Las explosiones atraen a los niños como las golosinas. Quizás sea por el ruido, la sensación de poder que conlleva la destrucción de algo en principio sólido, o quizás sea solo el amor a lo prohibido o una forma de sublimar los sentimientos negativos, las frustraciones y la violencia.
El caso es que allí donde haya petardos, pólvora o fuego, si tienen acceso, habrá niños. Y yo creo que no hay que escandalizarse ni intentar protegerlos de los instintos criminales, ni pensar que se convertirán en neuróticos violentos por sentirse atraidos por la destrucción.

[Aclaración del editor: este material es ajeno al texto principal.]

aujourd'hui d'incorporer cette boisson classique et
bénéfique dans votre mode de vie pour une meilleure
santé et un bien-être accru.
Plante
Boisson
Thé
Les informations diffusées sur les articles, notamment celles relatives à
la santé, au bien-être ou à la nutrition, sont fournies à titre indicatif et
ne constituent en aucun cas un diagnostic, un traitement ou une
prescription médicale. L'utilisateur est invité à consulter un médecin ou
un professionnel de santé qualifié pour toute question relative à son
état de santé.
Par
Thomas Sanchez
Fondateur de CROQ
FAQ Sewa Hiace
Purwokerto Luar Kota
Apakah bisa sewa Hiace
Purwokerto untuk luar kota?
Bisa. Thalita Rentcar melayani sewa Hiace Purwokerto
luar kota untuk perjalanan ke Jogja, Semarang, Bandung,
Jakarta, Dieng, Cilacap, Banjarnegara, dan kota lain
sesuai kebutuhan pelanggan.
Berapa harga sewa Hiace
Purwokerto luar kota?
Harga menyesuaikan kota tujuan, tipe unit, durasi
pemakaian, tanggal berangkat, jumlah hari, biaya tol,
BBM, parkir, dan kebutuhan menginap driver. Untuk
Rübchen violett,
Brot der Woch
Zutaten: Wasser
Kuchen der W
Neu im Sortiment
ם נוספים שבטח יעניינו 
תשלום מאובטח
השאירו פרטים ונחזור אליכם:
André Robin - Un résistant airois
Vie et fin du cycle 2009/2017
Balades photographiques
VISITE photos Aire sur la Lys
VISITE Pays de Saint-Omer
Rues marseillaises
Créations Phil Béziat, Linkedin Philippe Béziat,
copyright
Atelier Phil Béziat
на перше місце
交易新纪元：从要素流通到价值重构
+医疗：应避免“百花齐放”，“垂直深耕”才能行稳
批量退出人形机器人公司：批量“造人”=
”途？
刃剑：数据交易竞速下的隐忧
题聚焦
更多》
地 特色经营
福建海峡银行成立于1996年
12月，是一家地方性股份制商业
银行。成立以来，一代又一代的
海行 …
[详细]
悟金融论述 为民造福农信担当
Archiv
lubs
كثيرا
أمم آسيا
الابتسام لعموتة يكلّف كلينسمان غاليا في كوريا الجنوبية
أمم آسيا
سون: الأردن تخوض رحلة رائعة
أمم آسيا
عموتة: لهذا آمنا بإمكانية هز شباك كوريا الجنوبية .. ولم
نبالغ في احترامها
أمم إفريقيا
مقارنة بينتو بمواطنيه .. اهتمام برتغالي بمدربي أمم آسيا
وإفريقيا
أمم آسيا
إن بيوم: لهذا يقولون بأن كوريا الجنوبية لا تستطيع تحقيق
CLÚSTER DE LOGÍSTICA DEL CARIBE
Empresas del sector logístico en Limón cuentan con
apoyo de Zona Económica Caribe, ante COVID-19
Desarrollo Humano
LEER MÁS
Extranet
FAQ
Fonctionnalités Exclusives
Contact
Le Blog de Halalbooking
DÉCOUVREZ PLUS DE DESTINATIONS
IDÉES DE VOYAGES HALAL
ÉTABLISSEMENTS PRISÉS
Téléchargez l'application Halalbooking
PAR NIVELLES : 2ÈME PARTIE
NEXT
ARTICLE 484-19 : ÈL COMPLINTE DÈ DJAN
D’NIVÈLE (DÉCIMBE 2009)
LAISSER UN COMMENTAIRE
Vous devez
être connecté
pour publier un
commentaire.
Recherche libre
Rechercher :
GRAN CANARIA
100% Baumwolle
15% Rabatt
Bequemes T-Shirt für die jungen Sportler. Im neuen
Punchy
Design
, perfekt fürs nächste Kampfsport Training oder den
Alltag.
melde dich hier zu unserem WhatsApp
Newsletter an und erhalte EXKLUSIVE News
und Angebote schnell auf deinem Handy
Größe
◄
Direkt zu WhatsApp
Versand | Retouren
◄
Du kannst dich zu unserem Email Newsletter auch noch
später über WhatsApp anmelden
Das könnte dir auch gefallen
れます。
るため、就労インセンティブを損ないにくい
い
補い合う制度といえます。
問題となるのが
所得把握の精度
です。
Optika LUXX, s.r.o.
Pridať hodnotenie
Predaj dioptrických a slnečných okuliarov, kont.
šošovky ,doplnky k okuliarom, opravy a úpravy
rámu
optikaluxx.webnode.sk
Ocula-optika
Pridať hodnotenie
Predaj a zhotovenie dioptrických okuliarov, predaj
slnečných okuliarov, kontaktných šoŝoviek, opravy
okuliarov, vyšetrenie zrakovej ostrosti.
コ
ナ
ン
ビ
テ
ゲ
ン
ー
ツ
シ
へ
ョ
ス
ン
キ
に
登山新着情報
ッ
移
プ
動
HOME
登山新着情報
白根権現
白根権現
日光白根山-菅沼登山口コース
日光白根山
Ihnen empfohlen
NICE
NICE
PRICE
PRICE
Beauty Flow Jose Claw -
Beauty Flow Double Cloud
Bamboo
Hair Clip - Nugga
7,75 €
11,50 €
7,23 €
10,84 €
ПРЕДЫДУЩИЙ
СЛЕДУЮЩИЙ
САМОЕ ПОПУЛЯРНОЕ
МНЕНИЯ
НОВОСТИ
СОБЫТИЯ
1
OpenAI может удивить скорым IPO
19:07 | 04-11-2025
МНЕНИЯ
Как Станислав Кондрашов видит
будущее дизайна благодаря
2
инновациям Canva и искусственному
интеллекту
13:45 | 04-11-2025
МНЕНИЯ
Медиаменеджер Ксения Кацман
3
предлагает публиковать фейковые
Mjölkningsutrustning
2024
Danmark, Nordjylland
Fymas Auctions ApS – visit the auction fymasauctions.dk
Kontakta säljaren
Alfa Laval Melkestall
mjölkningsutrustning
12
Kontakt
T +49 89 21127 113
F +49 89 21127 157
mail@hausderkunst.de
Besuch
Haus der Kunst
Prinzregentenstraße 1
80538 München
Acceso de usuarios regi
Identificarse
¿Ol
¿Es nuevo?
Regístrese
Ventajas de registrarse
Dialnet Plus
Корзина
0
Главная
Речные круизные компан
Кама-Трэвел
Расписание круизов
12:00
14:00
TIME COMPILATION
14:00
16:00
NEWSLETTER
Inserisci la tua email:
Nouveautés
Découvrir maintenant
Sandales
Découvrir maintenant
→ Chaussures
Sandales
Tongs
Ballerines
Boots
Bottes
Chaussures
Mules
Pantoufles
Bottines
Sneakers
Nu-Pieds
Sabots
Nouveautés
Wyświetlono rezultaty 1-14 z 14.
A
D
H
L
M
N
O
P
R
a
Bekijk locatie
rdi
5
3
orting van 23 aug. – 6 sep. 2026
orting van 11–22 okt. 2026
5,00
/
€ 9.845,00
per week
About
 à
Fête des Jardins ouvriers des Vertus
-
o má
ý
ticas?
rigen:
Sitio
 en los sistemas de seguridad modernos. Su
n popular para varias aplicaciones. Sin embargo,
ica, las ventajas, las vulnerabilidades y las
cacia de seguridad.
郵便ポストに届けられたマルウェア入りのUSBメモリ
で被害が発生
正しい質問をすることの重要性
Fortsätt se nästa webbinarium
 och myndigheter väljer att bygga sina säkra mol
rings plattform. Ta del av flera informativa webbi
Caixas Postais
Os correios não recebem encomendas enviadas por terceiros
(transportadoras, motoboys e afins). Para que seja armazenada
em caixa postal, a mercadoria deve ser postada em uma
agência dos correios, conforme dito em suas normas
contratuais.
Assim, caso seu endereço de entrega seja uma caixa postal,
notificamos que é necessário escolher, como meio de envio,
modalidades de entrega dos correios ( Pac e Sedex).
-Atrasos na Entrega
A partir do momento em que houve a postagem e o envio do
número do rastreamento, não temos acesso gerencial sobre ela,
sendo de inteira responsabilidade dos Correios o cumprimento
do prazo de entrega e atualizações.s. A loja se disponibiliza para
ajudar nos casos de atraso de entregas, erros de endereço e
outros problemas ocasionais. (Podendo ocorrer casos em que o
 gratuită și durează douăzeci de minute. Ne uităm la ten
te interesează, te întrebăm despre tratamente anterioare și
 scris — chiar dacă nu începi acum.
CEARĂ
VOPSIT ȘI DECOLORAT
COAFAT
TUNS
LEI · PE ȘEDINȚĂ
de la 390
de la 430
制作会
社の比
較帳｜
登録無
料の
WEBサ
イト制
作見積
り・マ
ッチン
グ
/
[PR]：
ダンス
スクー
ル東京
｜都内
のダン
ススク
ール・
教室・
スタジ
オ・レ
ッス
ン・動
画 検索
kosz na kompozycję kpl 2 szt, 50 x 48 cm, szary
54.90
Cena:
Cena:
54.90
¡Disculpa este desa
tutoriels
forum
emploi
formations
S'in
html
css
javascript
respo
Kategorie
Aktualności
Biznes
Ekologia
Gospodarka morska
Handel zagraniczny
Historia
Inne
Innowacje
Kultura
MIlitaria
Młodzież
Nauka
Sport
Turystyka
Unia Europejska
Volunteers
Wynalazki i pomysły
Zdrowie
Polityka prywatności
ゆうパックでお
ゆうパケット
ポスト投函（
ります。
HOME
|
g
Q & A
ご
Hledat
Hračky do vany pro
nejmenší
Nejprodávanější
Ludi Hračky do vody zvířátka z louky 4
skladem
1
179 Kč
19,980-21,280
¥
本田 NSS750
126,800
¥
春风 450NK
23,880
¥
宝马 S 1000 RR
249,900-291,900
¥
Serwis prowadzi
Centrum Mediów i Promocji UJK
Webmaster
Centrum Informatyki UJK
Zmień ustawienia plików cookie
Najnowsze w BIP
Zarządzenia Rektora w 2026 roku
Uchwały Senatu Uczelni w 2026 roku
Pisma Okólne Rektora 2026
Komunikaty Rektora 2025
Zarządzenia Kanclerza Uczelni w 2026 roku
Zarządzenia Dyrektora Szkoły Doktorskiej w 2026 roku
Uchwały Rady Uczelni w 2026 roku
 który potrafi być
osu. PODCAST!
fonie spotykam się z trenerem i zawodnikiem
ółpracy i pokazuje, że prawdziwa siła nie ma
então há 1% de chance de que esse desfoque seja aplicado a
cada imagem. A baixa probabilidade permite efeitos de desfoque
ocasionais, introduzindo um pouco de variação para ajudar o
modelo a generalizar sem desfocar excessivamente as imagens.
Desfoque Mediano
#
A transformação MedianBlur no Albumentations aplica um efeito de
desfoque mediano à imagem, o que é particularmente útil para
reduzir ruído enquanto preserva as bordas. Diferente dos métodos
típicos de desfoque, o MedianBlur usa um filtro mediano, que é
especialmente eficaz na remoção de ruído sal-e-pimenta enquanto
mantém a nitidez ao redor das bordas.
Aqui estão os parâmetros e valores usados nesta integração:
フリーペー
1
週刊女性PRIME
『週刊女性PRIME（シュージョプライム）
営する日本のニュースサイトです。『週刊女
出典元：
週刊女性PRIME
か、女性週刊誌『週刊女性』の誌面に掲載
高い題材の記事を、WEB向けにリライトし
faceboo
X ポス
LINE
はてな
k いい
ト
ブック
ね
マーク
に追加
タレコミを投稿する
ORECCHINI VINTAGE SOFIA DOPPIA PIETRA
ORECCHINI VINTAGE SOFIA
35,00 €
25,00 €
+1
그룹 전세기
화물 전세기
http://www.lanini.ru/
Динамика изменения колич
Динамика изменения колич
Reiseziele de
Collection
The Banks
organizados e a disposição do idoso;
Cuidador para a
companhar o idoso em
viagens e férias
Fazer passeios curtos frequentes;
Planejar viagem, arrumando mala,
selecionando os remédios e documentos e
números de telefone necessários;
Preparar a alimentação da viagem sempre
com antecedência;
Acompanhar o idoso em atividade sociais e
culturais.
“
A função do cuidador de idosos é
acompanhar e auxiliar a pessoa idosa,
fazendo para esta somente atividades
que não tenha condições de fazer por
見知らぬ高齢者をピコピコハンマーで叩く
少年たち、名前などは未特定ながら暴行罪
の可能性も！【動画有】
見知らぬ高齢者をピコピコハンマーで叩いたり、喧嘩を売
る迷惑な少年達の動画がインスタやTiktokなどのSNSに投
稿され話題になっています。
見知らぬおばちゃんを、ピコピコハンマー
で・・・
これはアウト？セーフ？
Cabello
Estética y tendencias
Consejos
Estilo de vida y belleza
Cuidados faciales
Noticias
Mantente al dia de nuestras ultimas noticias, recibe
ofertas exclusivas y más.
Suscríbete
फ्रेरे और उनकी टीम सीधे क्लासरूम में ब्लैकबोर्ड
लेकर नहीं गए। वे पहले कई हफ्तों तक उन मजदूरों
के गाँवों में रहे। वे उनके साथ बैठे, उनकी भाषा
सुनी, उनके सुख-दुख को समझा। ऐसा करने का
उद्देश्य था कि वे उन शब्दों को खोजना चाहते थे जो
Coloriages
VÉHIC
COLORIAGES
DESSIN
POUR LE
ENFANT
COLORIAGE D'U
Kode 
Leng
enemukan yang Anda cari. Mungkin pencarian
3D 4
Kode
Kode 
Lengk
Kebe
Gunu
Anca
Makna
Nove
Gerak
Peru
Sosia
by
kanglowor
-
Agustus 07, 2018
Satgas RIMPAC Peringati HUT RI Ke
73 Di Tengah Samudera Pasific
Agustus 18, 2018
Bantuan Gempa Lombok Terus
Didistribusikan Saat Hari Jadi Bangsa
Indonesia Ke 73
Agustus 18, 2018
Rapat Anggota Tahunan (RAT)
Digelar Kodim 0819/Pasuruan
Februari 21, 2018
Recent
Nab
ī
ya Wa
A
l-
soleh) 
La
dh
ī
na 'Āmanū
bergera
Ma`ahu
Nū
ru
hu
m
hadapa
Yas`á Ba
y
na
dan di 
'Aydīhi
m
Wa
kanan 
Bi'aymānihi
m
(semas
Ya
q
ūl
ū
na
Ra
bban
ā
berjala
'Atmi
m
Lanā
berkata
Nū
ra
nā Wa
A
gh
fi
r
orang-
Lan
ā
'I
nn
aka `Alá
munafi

Como en tantos otros aspectos de la vida el niño destruye para comprobar su fuerza, para constatar las leyes de la física, en definitiva para explorar los límites de su mundo.
Es mucho mejor que estas experiencias se realicen bajo una lejana vigilancia y se desdramaticen a darles una excesiva importancia, concediéndoles el atractivo de lo prohibido o el mayor poder de todos: el de trastornar a los padres.
Creo que a estas alturas ya se me ha notado que en mis años mozos hice mis pinitos como dinamitero. La pólvora era casera y fabricada según diferentes fórmulas, los sistemas de ignición sofisticados hilos de estropajo de aluminio activados con dos pilas de petanca y los objetivos, piedras de diversos tamaños que la casualidad quiso que nunca nos cayeran encima.
Después vendría la época de los cohetes propulsores, lo nuestro era pasión por la física experimental.
Estoy seguro que habríamos disfrutado casi lo mismo si hubieramos contado con Demolition City, un juego estupendo cuyo objetivo es destruir estructuras y conseguir que los restos queden dentro de unos límites. Para destruir una estructura hay que saber, aunque sea de forma intuitiva donde hace el mayor esfuerzo. Este es un juego de dinamitero inofensivo y con el que se puede aprender mucha física, recomendable para niños de cualquier edad.